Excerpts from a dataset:
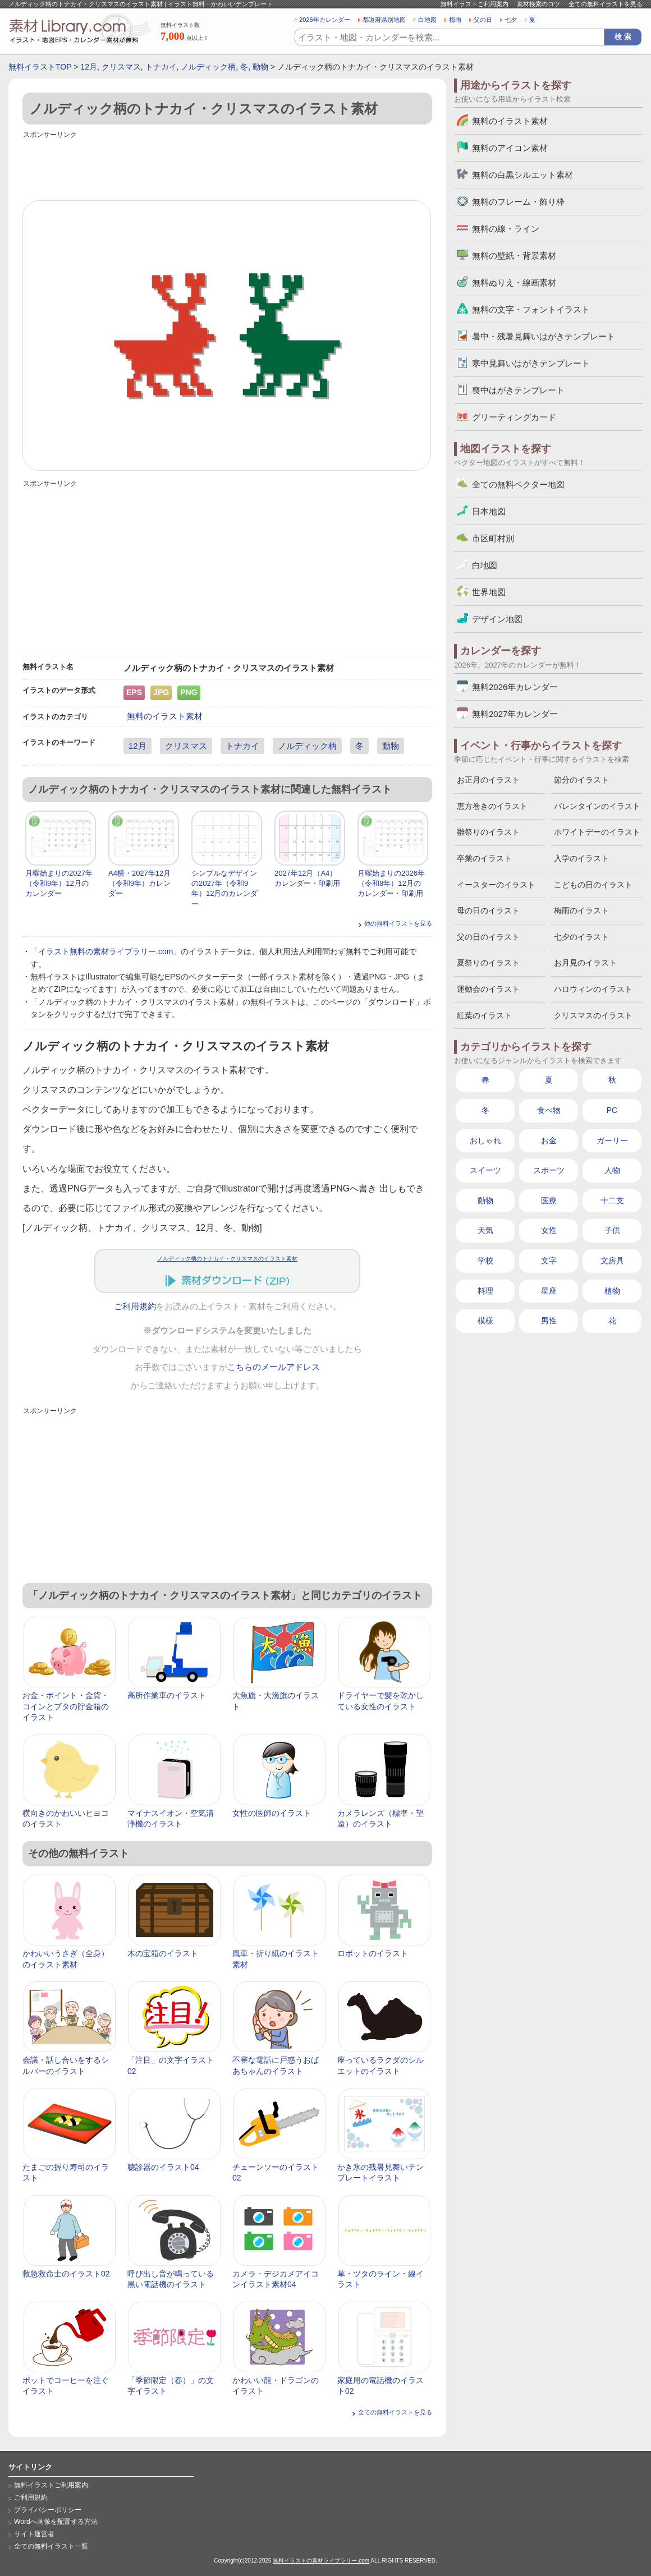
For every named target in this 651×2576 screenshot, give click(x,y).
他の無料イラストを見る (398, 923)
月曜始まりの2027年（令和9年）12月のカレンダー (59, 883)
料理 (485, 1290)
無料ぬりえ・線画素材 (514, 282)
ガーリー (612, 1140)
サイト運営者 (34, 2534)
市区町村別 (493, 538)
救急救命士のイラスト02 (66, 2273)
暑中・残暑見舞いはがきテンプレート (543, 336)
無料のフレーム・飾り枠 (518, 201)
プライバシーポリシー (47, 2510)
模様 (485, 1320)
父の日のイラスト (488, 936)
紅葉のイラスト (484, 1015)
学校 (485, 1260)
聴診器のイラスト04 (163, 2167)
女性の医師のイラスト (271, 1813)
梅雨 (455, 19)
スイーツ (485, 1170)
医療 (549, 1200)
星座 (549, 1290)
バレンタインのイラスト (597, 806)
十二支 (612, 1200)
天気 (485, 1230)
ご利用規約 (135, 1306)
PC (612, 1110)
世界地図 (489, 592)
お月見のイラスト (585, 962)
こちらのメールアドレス (273, 1367)
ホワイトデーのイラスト (597, 831)
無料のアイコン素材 (510, 148)
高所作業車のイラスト (166, 1695)
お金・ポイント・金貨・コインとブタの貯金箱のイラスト (65, 1706)
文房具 (612, 1260)
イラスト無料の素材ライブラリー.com (105, 951)
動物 (260, 66)
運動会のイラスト (488, 989)
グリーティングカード (514, 417)
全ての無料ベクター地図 (518, 484)
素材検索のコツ (538, 4)
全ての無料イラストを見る (606, 4)
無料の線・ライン (505, 228)
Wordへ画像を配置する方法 (56, 2522)
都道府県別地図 (384, 19)
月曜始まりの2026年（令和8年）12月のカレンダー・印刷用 (391, 883)
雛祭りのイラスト (488, 831)
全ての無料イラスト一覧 (51, 2546)
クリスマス (121, 66)
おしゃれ (485, 1140)
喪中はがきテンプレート (518, 390)
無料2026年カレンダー (515, 687)
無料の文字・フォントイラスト (531, 309)
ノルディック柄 (208, 66)
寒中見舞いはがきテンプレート (531, 363)
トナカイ (161, 66)
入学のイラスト (581, 858)
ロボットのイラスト (372, 1953)
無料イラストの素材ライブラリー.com (321, 2560)
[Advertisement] (227, 166)
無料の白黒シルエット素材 (522, 175)
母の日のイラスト (488, 910)
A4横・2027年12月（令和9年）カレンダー (139, 883)
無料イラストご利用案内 (474, 4)
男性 (549, 1320)
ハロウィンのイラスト (593, 989)
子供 (612, 1230)
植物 (612, 1290)
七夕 (511, 19)
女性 (549, 1230)
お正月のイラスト (488, 779)
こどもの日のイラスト (593, 884)
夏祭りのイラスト (488, 962)
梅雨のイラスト (581, 910)
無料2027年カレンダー (515, 714)
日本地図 (489, 511)
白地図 (427, 19)
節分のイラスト (581, 779)
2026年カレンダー (324, 19)
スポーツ (549, 1170)
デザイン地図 (497, 619)
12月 (88, 66)
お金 (549, 1140)
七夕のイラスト (581, 936)
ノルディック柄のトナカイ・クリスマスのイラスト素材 (227, 1258)
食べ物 (549, 1110)
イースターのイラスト (496, 884)
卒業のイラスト (484, 858)
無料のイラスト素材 (165, 716)
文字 (549, 1260)
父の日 (483, 19)
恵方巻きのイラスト (492, 806)
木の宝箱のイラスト (162, 1953)
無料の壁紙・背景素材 (514, 255)
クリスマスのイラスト (593, 1015)
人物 (612, 1170)
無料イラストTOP (39, 66)
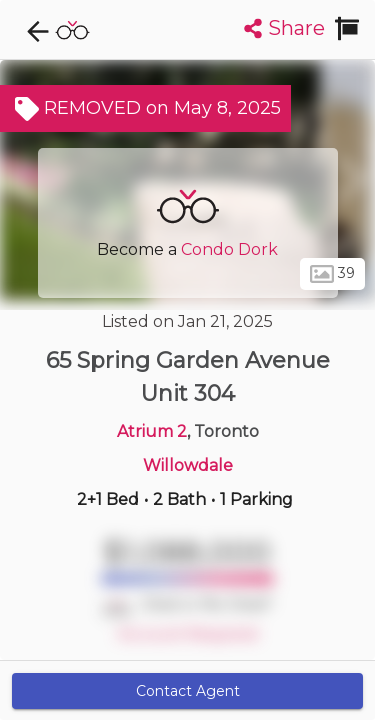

> [Action item]
Retype the data above in full, exactly as it stands, and skip any image.

> [Solution to this problem]
For every named target in this 651×2576 screenshot, give click(x,y).
他の無料イラストを見る (398, 923)
月曜始まりの2027年（令和9年）12月のカレンダー (59, 883)
料理 (485, 1290)
無料ぬりえ・線画素材 (514, 282)
ガーリー (612, 1140)
サイト運営者 (34, 2534)
市区町村別 (493, 538)
救急救命士のイラスト02 (66, 2273)
暑中・残暑見舞いはがきテンプレート (543, 336)
無料のフレーム・飾り枠 (518, 201)
プライバシーポリシー (47, 2510)
模様 (485, 1320)
父の日のイラスト (488, 936)
紅葉のイラスト (484, 1015)
学校 (485, 1260)
聴診器のイラスト04 (163, 2167)
女性の医師のイラスト (271, 1813)
梅雨 (455, 19)
スイーツ (485, 1170)
医療 (549, 1200)
星座 (549, 1290)
バレンタインのイラスト (597, 806)
十二支 (612, 1200)
天気 (485, 1230)
ご利用規約 (135, 1306)
PC (612, 1110)
世界地図 (489, 592)
お月見のイラスト (585, 962)
こちらのメールアドレス (273, 1367)
ホワイトデーのイラスト (597, 831)
無料のアイコン素材 (510, 148)
高所作業車のイラスト (166, 1695)
お金・ポイント・金貨・コインとブタの貯金箱のイラスト (65, 1706)
文房具 (612, 1260)
イラスト無料の素材ライブラリー.com (105, 951)
動物 (260, 66)
運動会のイラスト (488, 989)
グリーティングカード (514, 417)
全ての無料ベクター地図 (518, 484)
素材検索のコツ (538, 4)
全ての無料イラストを見る (606, 4)
無料の線・ライン (505, 228)
Wordへ画像を配置する方法 (56, 2522)
都道府県別地図 (384, 19)
月曜始まりの2026年（令和8年）12月のカレンダー・印刷用 (391, 883)
雛祭りのイラスト (488, 831)
全ての無料イラスト一覧 (51, 2546)
クリスマス (121, 66)
おしゃれ (485, 1140)
喪中はがきテンプレート (518, 390)
無料2026年カレンダー (515, 687)
無料の文字・フォントイラスト (531, 309)
ノルディック柄 (208, 66)
寒中見舞いはがきテンプレート (531, 363)
トナカイ (161, 66)
入学のイラスト (581, 858)
ロボットのイラスト (372, 1953)
無料イラストの素材ライブラリー.com (321, 2560)
[Advertisement] (227, 166)
無料の白黒シルエット素材 (522, 175)
母の日のイラスト (488, 910)
A4横・2027年12月（令和9年）カレンダー (139, 883)
無料イラストご利用案内 (474, 4)
男性 (549, 1320)
ハロウィンのイラスト (593, 989)
子供 (612, 1230)
植物 (612, 1290)
七夕 (511, 19)
女性 (549, 1230)
お正月のイラスト (488, 779)
こどもの日のイラスト (593, 884)
夏祭りのイラスト (488, 962)
梅雨のイラスト (581, 910)
無料2027年カレンダー (515, 714)
日本地図 (489, 511)
白地図 (427, 19)
節分のイラスト (581, 779)
2026年カレンダー (324, 19)
スポーツ (549, 1170)
デザイン地図 (497, 619)
12月 (88, 66)
お金 (549, 1140)
七夕のイラスト (581, 936)
ノルディック柄のトナカイ・クリスマスのイラスト素材 (227, 1258)
食べ物 (549, 1110)
イースターのイラスト (496, 884)
卒業のイラスト (484, 858)
無料のイラスト素材 (165, 716)
文字 (549, 1260)
父の日 (483, 19)
恵方巻きのイラスト (492, 806)
木の宝箱のイラスト (162, 1953)
無料の壁紙・背景素材 (514, 255)
クリスマスのイラスト (593, 1015)
人物 (612, 1170)
無料イラストTOP (39, 66)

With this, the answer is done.